Lea Vergine è storia dell’arte.
Critica e curatrice che leggere con vincoli di genere non sarebbe che strumentale, è storia dell’arte e la capacità d’interpretarla in relazione al tempo e alla storia che si vive, e questo non è mai stato pregiudiziale.
I linguaggi dell’arte non hanno mai avuto confini di genere nel loro autodeterminarsi e sottoporsi all’interazione dello sguardo critico dell’altro.
Lea Vergine è stata interprete del suo tempo che ha saputo consegnare alla storia, nel 1974 nel saggio “il corpo come linguaggio” ci ha mostrato la rivoluzione in corso, rivoluzione che ha vissuto in prima persona, nel 1960 era già sposata, ma conosciuto Enzo Mari con lui è scappata da Napoli per convogliare a nuove nozze a Milano nel 1978, la sua vita è stata la sua performance, la sua lettura dell’arte è stata connessa alla sua vita.

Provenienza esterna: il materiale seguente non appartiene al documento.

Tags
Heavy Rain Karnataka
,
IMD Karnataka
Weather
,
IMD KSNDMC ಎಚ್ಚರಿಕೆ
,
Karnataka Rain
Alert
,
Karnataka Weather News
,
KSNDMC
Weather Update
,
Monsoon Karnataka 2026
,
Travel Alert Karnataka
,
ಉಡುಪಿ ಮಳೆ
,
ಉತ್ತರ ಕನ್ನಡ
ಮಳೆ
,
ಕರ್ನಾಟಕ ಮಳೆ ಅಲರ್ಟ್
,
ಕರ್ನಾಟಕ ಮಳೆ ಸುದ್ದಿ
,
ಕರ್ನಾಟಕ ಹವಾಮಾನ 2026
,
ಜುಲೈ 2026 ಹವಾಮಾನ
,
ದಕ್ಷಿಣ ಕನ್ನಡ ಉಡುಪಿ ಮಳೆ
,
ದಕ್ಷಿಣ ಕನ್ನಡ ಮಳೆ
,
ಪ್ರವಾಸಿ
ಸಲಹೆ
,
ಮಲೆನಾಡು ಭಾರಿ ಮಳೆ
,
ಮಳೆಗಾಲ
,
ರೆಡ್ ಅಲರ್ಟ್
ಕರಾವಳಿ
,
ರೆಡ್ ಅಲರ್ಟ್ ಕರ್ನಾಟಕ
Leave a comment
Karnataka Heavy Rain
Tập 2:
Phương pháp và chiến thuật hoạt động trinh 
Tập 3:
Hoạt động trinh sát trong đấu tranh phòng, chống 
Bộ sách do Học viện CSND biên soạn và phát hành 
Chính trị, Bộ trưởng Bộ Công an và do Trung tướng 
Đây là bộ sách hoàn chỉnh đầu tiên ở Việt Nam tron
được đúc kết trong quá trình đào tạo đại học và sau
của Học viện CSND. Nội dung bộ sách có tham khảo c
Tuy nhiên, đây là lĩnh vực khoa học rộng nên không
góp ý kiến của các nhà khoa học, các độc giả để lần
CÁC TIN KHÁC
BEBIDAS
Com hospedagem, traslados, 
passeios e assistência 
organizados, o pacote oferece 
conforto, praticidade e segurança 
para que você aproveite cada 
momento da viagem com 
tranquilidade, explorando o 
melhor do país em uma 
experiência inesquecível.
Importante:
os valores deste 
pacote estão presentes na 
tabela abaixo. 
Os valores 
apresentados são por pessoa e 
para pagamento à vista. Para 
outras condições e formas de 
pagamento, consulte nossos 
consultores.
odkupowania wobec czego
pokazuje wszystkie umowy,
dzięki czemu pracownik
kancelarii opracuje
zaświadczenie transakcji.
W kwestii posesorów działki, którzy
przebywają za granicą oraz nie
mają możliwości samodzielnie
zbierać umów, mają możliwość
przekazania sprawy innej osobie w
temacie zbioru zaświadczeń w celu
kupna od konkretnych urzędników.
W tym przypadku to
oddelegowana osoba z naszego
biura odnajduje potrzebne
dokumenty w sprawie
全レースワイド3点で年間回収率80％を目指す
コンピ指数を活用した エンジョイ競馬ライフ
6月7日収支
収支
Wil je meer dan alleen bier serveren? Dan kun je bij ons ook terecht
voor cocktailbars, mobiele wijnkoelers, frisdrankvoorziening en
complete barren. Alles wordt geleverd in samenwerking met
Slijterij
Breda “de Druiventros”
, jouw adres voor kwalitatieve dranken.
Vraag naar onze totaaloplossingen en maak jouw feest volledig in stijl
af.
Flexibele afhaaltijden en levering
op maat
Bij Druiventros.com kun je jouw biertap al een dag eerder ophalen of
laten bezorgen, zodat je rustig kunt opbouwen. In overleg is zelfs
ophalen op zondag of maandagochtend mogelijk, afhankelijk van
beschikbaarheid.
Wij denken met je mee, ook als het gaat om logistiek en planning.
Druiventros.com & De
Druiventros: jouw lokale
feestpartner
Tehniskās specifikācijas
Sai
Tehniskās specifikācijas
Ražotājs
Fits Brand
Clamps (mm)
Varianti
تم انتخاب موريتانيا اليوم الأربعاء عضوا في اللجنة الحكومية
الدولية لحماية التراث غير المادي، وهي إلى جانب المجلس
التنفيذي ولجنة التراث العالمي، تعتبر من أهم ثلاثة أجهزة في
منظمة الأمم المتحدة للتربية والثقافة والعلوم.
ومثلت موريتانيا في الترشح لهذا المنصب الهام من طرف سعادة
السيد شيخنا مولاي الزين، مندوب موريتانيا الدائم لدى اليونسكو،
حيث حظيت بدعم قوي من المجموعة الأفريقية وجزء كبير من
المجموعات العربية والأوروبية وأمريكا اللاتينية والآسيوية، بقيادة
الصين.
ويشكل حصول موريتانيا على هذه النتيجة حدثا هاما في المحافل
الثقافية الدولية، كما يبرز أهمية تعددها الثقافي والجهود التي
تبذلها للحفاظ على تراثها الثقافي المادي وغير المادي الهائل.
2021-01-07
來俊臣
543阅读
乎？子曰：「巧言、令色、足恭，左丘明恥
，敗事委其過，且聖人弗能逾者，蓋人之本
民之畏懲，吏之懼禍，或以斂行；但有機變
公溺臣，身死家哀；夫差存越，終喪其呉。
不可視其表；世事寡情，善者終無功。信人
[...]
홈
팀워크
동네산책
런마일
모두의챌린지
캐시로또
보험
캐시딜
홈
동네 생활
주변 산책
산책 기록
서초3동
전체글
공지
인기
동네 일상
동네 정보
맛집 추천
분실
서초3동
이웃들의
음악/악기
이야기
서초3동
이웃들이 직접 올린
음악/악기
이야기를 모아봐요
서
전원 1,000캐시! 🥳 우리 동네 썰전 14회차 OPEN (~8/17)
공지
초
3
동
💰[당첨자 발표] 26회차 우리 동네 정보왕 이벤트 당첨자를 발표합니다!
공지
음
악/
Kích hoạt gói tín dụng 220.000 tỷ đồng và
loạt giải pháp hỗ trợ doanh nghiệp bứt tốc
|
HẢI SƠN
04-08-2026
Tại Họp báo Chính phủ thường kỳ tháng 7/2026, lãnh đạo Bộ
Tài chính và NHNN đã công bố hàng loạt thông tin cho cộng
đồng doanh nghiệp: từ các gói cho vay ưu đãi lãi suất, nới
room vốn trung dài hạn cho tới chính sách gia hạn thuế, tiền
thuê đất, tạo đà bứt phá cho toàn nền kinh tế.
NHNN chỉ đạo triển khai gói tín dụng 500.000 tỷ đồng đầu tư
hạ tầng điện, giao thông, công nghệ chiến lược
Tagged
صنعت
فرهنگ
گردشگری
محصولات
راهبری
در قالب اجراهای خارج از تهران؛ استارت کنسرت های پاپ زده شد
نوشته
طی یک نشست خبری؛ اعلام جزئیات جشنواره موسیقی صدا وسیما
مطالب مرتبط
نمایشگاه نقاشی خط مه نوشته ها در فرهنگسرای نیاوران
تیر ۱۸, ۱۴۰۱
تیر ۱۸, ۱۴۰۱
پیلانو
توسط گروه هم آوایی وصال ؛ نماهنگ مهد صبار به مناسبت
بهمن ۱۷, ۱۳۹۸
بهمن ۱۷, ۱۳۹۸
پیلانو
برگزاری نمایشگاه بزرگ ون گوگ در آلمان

Lea è stata un riferimento culturale irremovibile nella lettura e nell’autodeterminazione dei processi del fare arte contemporanea post anni settanta, una pietra miliare della mia formazione e della formazione d’intere generazioni.
La sua lettura d’arte connessa alla vita con il corpo elevato a strumento comportamentale ed emotivo comunicativo d’espressione artistica, ha sostenuto e formato generazioni d’artiste e artisti, che con le loro performance rivoluzionavano mondi e sistemi che progressivamente si connettevano ed evolvevano.
I suoi contenuti sono stati miei, quando da giovane studente dell’Accademia di Napoli, assaltavo con un manipolo di giovani creativi armato di pistole giocattolo, passamontagna, quadri e sculture, Musei, gallerie e la stessa Accademia per mutarne la rappresentazione e renderli luoghi progressivamente aperti al pubblico e alla pubblica fruizione.
Lea ha alimentato una prospettiva di visione dove l’arteterapia e la professione, dove l’inconscio e la realtà, si fondono verso un nuovo mondo, quello contemporaneo, dove tutto è performance, visioni e/o incubi da esorcizzare dalla propria prospettiva culturale e interiore.
Lea ci lascia a ottantadue anni, un giorno dopo Enzo Mari suo compagno d’arte e di vita, ci lascia per il Covid 19 come Celant, quasi come se il Covid 19 stesse facendo scomparire prospettive e visioni di cambiamento artistico e culturale.
Il Covid non porta via quello che Lea rappresenta, la vita è una performance da vivere in chiave rivoluzionaria connettendo corpo e mente, e nel nome di questa rivoluzione individuale che il corpo dell’arte sa farsi sociale, in quest’ottica ho una performance in mente, quella di lottare perché Cagliari abbia una sua pubblica alta formazione artistica, dove parole ed esperienze come le sue possano essere studiate e comprese in tutta la loro pienezza, ciao Lea.